Старушка широко искренне улыбнулась.
Я слушала, открыв рот. Община? Городничий, выслеживающий двоедушников? Либо бабка совсем с глузду двинулась, либо Серый рассказал мне очень малую часть своего детства.
Наша спасительница вдруг всхлипнула, расцеловала Серого и меня в щёки:
— Идите, детоньки. Благослови вас Велес Господин Путей[i]! — и резво потопала к дороге. Светлый платок нет-нет да мелькал между деревьями.
Я повернула к мужу ошеломлённое лицо:
— Ты ничего не хочешь мне рассказать?
Серый покаянно опустил голову, глубоко вздохнул:
— Ты права. Последнюю ватрушку действительно урвал я.
Иногда мне кажется, что я совсем его не знаю. Я уверена, он любит меня, так же, как уверена, что отдам за него собственную жизнь.
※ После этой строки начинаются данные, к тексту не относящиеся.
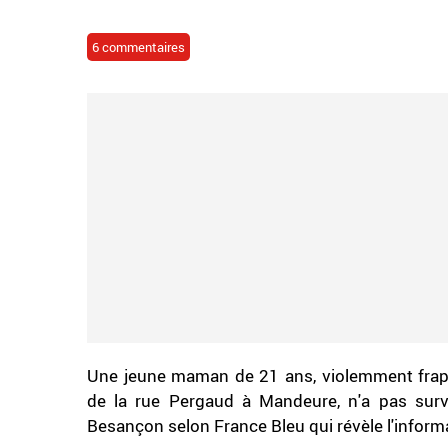
6 commentaires
Une jeune maman de 21 ans, violemment frap
de la rue Pergaud à Mandeure, n'a pas sur
Besançon selon France Bleu qui révèle l'inform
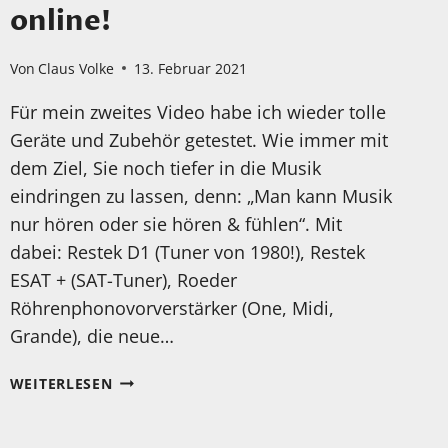
online!
Von
Claus Volke
13. Februar 2021
Für mein zweites Video habe ich wieder tolle
Geräte und Zubehör getestet. Wie immer mit
dem Ziel, Sie noch tiefer in die Musik
eindringen zu lassen, denn: „Man kann Musik
nur hören oder sie hören & fühlen“. Mit
dabei: Restek D1 (Tuner von 1980!), Restek
ESAT + (SAT-Tuner), Roeder
Röhrenphonovorverstärker (One, Midi,
Grande), die neue…
HÖREN
WEITERLESEN
&
FÜHLEN
(2)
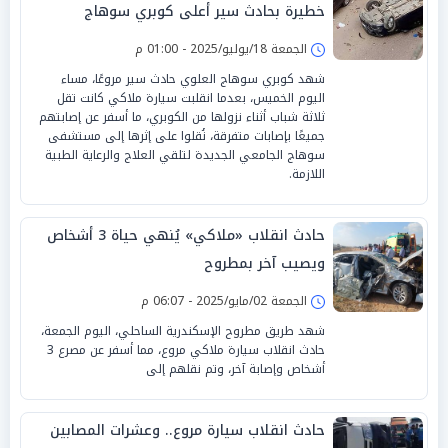
خطيرة بحادث سير أعلى كوبري سوهاج
الجمعة 18/يوليو/2025 - 01:00 م
شهد كوبري سوهاج العلوي حادث سير مروعًا، مساء
اليوم الخميس، بعدما انقلبت سيارة ملاكي كانت تقل
ثلاثة شباب أثناء نزولها من الكوبري، ما أسفر عن إصابتهم
جميعًا بإصابات متفرقة، نُقلوا على إثرها إلى مستشفى
سوهاج الجامعي الجديدة لتلقي العلاج والرعاية الطبية
اللازمة.
حادث انقلاب «ملاكي» يُنهي حياة 3 أشخاص
ويصيب آخر بمطروح
الجمعة 02/مايو/2025 - 06:07 م
شهد طريق مطروح الإسكندرية الساحلي، اليوم الجمعة،
حادث انقلاب سيارة ملاكي مروع، مما أسفر عن مصرع 3
أشخاص وإصابة آخر، وتم نقلهم إلى
حادث انقلاب سيارة مروع.. وعشرات المصابين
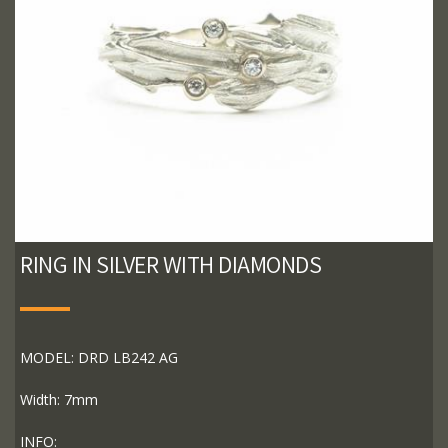
RING IN SILVER WITH DIAMONDS
MODEL: DRD LB242 AG
Width: 7mm
INFO:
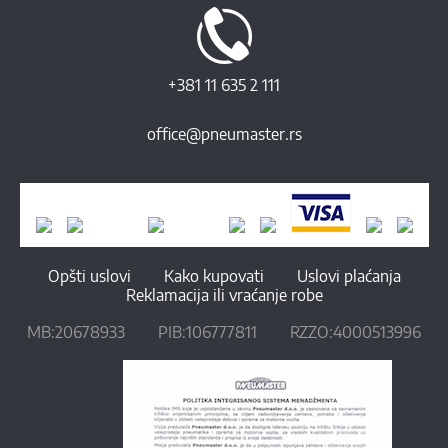
+381 11 635 2 111
office@pneumaster.rs
Opšti uslovi
Kako kupovati
Uslovi plaćanja
Reklamacija ili vraćanje robe
MB:20678933
PIB:106777811
RZZO:4000513996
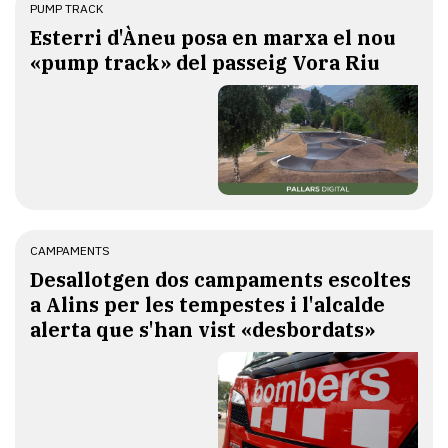
PUMP TRACK
Esterri d'Àneu posa en marxa el nou
«pump track» del passeig Vora Riu
CAMPAMENTS
​Desallotgen dos campaments escoltes
a Alins per les tempestes i l'alcalde
alerta que s'han vist «desbordats»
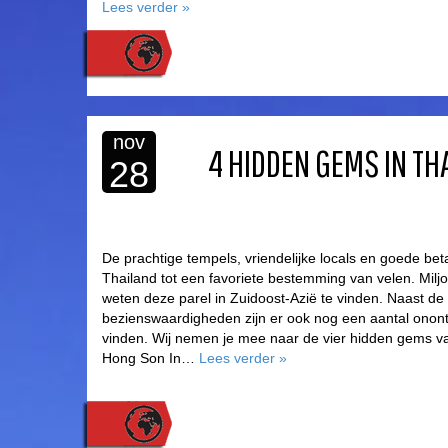
Lees verder
»
nov
4 HIDDEN GEMS IN TH
28
De prachtige tempels, vriendelijke locals en goede b
Thailand tot een favoriete bestemming van velen. Milj
weten deze parel in Zuidoost-Azië te vinden. Naast de
bezienswaardigheden zijn er ook nog een aantal onont
vinden. Wij nemen je mee naar de vier hidden gems 
Hong Son In…
Lees verder
»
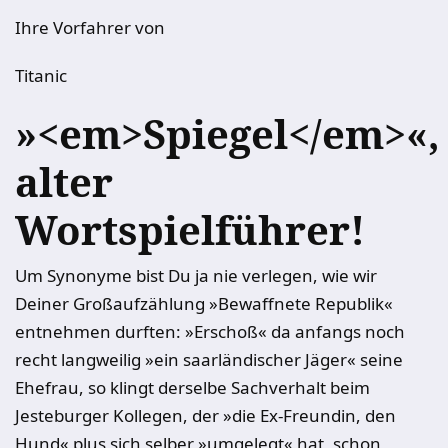
Ihre Vorfahrer von
Titanic
»<em>Spiegel</em>«,
alter
Wortspielführer!
Um Synonyme bist Du ja nie verlegen, wie wir
Deiner Großaufzählung »Bewaffnete Republik«
entnehmen durften: »Erschoß« da anfangs noch
recht langweilig »ein saarländischer Jäger« seine
Ehefrau, so klingt derselbe Sachverhalt beim
Jesteburger Kollegen, der »die Ex-Freundin, den
Hund« plus sich selber »umgelegt« hat, schon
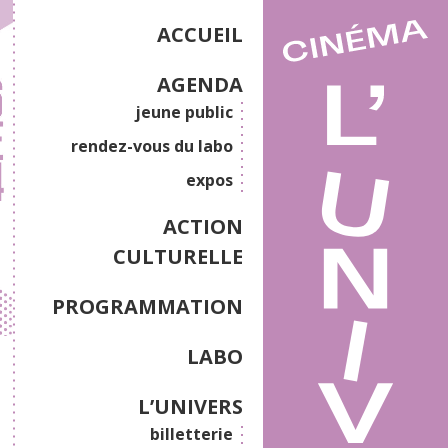
ACCUEIL
AGENDA
jeune public
rendez-vous du labo
expos
ACTION
CULTURELLE
PROGRAMMATION
LABO
L’UNIVERS
billetterie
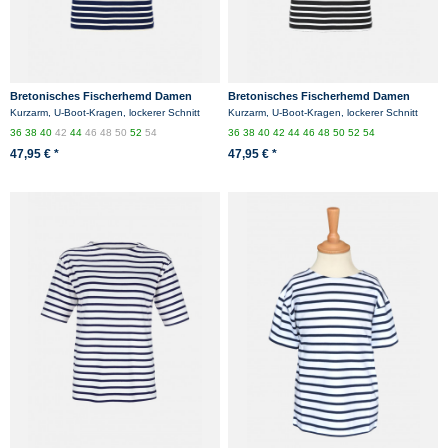
Bretonisches Fischerhemd Damen
Bretonisches Fischerhemd Damen
Kurzarm - blau/ecrugestreift
Kurzarm - blau/weissgestreift
Kurzarm, U-Boot-Kragen, lockerer Schnitt
Kurzarm, U-Boot-Kragen, lockerer Schnitt
36
38
40
42
44
46
48
50
52
54
36
38
40
42
44
46
48
50
52
54
47,95 € *
47,95 € *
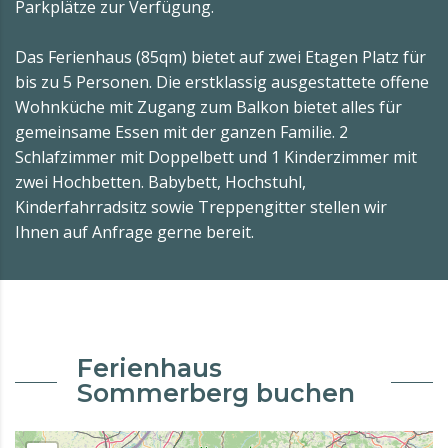
Parkplätze zur Verfügung.
Das Ferienhaus (85qm) bietet auf zwei Etagen Platz für
bis zu 5 Personen. Die erstklassig ausgestattete offene
Wohnküche mit Zugang zum Balkon bietet alles für
gemeinsame Essen mit der ganzen Familie. 2
Schlafzimmer mit Doppelbett und 1 Kinderzimmer mit
zwei Hochbetten. Babybett, Hochstuhl,
Kinderfahrradsitz sowie Treppengitter stellen wir
Ihnen auf Anfrage gerne bereit.
Ferienhaus
Sommerberg buchen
И как бы тяжело не было сбивать сапоги на очередной неизвестной дороге, устало плестись сквозь липкий кисель жаркого дня под палящим солнцем или напряжённо ожидать нападения врага из-за каждого поворота, я бы не изменила ни одного своего решения.
Я хочу, чтобы он был счастлив. И если ради этого мне придётся стать чуточку грустнее самой, что ж, так тому и быть.
Но иногда мне кажется, что я отдаю свою жизнь незнакомому человеку. Я доверяю мужу. И знаю, что он расскажет мне всё, что мне нужно знать. Но теперь этого слишком мало.
Надоело по крупинкам собирать историю его жизни. Надоело гадать, что он чувствует, выслушивать очередную шутку в ответ на прямой вопрос.
Любимец в большой семье, вынужденный покинуть дом.
Кем были его родные? Почему новый городничий охотится на таких, как он? Что заставило их бежать? Где его мать? Что случилось с отцом?
Мальчишка, рождённый волчонком, скрывающий вторую личину, селится у тётки в отдалённой деревне.
Как он стал оборотнем? Много ли таких, как он? Есть ли причины их бояться?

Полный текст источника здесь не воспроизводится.